Boston Scientific is taking a leaf from the IT sector in using corporate venture deals for acqui-hire and product optionality.

Boston Scientific Mirus

New York-listed medical device company Boston Scientific under senior vice president Charlie Attlan has been a strategic corporate venturer and has acquired at least a handful companies from its venture portfolio, including Devoro Medical, Preventice Solutions, Farapulse, Cryterion Medical and NxThera. Another novel corporate development deal is now on the cards taking a leaf from companies in the computer technology sector.

Boston Scientific has invested $1.5bn for a 34% equity stake in MiRus. As part of the investment agreement, Boston Scientific also received an exclusive option to acquire the MiRus Transcatheter Aortic Valve Replacement (TAVR) business by making additional aggregate cash payments of up to $3bn. 

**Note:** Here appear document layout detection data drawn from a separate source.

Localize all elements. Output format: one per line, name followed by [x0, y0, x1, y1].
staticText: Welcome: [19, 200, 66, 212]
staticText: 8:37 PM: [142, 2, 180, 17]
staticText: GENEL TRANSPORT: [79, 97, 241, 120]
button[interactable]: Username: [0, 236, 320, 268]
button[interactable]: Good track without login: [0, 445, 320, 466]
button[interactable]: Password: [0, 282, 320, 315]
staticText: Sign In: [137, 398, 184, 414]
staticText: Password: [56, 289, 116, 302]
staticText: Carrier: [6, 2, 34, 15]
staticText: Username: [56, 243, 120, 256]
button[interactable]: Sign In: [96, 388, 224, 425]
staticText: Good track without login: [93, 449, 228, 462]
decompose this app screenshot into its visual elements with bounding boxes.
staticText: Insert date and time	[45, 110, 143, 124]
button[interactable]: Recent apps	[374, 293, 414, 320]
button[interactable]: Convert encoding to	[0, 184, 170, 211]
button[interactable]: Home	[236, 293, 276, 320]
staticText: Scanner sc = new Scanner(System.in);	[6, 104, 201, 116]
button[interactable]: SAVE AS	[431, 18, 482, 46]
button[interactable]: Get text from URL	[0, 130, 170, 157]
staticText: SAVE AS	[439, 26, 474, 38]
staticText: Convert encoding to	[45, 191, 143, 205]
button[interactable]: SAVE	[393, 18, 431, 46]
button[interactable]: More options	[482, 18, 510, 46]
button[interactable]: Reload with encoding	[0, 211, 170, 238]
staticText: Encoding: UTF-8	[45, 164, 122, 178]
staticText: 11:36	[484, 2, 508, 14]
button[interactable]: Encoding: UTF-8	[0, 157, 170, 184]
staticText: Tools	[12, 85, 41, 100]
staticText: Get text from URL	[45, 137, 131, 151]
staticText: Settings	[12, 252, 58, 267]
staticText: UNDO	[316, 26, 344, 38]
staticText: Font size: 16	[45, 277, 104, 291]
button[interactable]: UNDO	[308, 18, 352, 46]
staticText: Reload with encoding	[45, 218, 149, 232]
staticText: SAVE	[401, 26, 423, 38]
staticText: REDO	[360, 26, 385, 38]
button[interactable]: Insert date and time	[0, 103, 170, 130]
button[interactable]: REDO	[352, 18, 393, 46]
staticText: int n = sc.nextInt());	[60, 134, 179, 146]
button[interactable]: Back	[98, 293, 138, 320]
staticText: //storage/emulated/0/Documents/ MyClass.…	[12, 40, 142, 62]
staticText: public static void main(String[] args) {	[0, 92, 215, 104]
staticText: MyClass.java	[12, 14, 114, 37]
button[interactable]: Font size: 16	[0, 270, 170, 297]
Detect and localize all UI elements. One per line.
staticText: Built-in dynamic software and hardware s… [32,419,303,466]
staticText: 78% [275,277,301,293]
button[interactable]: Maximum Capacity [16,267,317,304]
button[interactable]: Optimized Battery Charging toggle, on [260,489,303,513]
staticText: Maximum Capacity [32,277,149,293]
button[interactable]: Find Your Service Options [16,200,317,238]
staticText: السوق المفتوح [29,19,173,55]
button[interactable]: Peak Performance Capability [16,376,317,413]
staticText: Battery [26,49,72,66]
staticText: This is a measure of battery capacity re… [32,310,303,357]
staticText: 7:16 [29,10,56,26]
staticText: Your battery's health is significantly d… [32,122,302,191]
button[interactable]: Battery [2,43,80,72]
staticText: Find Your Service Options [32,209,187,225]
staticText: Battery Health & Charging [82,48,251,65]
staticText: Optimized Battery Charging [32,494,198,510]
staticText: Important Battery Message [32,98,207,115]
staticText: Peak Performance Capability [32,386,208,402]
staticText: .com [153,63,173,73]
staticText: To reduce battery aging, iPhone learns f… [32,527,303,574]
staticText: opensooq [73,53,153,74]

If Boston Scientific exercises the option, MiRus will have the right to receive additional payments based on net sales of the Siegel TAVR valve over a specified period and Boston Scientific will also have an exclusive option to acquire mitral and tricuspid replacement valve assets from MiRus for an additional payment. 

The Siegel technology is built on a proprietary rhenium alloy and is the first nickel-free, balloon-expandable TAVR valve intended to restore function and normal blood flow of severely narrowed aortic valves. It was the first new alloy approved for use in medical device implants in the previous 40 years.

It is a big commitment but Boston Scientific and MiRus have past form. Jay Yadav set up MiRus more than a decade ago having seen his former companies successfully exit, including CardioMEMS (acquired by St. Jude Medical); Angioguard (acquired by Johnson & Johnson); and Smart Therapeutics (acquired by Boston Scientific).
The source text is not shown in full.